Maduro a aussi exercé plus de pouvoir sur l’armé, bien plus que Chávez. De nombreux départements-clés de l’Etat sont dirigés directement ou non par des personnalités militaires, dans le but de pacifier une partie du mécontentement qui s’élève dans l’armée. Le gouvernement a annoncé des augmentations de salaires pour le personnel militaire, et de nouveaux crédits pour acheter des armes et de l’équipement et financer des réparations. Rien de nouveau ; Chávez avait adopté une approche similaire. La différence, c’est que Chávez avait suffisamment de charisme et d’autorité pour être capable d’équilibrer la balance entre l’armée et les secteurs civils. Il profitait aussi d’une meilleure situation économique.

Les contradictions croissantes au sein du chavisme, la crise politique et économique, et l’intensification des divisions parmi les partis qui soutiennent le gouvernement, particulièrement le PSUV, ouvrent la voie à une réorganisation de la gauche et de la base qui lutte pour une radicalisation et un approfondissement de la révolution bolivarienne.

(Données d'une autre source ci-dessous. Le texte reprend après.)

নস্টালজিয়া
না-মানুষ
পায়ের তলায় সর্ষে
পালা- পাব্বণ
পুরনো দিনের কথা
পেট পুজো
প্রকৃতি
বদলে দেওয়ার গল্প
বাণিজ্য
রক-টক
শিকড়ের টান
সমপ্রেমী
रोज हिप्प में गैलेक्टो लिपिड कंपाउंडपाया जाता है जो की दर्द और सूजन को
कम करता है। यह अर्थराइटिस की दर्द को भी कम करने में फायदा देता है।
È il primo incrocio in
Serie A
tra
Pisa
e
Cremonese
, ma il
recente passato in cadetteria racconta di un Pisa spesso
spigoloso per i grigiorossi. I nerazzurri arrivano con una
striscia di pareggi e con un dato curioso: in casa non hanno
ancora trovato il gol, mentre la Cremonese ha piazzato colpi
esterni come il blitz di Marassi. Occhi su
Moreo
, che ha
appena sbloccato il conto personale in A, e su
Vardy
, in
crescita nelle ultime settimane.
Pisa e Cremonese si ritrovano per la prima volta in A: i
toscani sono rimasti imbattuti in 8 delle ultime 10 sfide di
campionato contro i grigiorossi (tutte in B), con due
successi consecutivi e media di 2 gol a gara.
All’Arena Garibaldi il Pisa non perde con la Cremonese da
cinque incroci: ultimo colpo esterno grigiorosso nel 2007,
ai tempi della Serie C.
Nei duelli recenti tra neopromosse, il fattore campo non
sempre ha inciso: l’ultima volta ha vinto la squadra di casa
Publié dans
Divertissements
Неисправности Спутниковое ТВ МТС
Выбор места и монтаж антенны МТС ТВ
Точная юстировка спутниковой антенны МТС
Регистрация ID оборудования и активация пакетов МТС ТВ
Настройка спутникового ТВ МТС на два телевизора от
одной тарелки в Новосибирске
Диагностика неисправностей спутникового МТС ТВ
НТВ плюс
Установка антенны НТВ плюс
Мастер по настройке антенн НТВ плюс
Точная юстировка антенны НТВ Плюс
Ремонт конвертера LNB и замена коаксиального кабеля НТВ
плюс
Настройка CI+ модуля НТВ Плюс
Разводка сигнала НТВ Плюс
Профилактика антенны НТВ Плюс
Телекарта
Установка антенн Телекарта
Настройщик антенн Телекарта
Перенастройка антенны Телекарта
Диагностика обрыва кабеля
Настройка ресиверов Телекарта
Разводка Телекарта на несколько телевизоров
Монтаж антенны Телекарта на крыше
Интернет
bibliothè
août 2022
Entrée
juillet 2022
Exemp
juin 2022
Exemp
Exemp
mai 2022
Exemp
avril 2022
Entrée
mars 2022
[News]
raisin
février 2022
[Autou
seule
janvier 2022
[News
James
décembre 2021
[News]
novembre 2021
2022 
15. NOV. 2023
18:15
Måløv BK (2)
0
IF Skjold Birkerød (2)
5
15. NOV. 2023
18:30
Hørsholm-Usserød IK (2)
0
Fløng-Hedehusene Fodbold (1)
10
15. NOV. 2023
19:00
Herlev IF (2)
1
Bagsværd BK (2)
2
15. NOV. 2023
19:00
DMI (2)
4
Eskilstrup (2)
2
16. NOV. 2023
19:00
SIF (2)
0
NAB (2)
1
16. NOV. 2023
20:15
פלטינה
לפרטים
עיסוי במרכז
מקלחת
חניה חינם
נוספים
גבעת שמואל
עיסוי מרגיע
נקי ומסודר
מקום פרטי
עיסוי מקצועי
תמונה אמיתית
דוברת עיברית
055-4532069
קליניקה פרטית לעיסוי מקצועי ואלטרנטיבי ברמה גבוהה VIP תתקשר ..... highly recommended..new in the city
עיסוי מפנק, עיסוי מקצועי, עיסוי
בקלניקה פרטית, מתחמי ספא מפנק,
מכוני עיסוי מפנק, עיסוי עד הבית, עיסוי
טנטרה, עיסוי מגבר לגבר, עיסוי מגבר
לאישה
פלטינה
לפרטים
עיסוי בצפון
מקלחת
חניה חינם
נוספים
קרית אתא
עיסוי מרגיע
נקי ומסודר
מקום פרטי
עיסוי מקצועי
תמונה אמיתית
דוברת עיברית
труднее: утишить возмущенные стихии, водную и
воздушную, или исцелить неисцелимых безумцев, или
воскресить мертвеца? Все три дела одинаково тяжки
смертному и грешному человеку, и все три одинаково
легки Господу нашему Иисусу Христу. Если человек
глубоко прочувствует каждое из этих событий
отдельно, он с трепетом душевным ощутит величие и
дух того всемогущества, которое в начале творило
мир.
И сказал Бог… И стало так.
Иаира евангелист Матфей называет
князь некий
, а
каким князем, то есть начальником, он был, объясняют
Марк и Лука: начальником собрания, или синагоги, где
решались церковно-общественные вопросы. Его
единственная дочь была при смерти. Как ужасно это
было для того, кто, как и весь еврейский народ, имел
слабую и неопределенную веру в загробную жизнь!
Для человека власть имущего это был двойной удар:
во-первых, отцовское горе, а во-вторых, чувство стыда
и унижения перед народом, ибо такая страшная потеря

Dans la prochaine période, nous assisterons à une montée des conflits sociaux, comme c’est déjà le cas pour les travailleurs du métal de SIDOR et pour d’autres travailleurs. La nécessité d’une direction bâtie sur les luttes des travailleurs et des pauvres reste un facteur décisif. Cela représente le principal défi pour la gauche révolutionnaire.

D’un autre côté, vu la balance actuelle des forces, il ne serait pas surprenant que la bourgeoisie reprenne tout le pouvoir, soit via une alliance de droite, MUD (Mesa de Unidad Democratica), ou à travers une contre-révolution au sein du chavisme même. Cependant, ce serait une erreur de tirer des conclusions défaitistes, car les contradictions du capitalisme au Venezuela atteignent leurs limites.

A l’échelle mondiale, la crise du capitalisme se poursuit. Le changement ne viendra pas tout seul, mais, dans le contexte d’une nouvelle période de la lutte des classes, tout gouvernement qui opère sur une base capitaliste connaîtra la possibilité d’explosions révolutionnaires des travailleurs et des pauvres.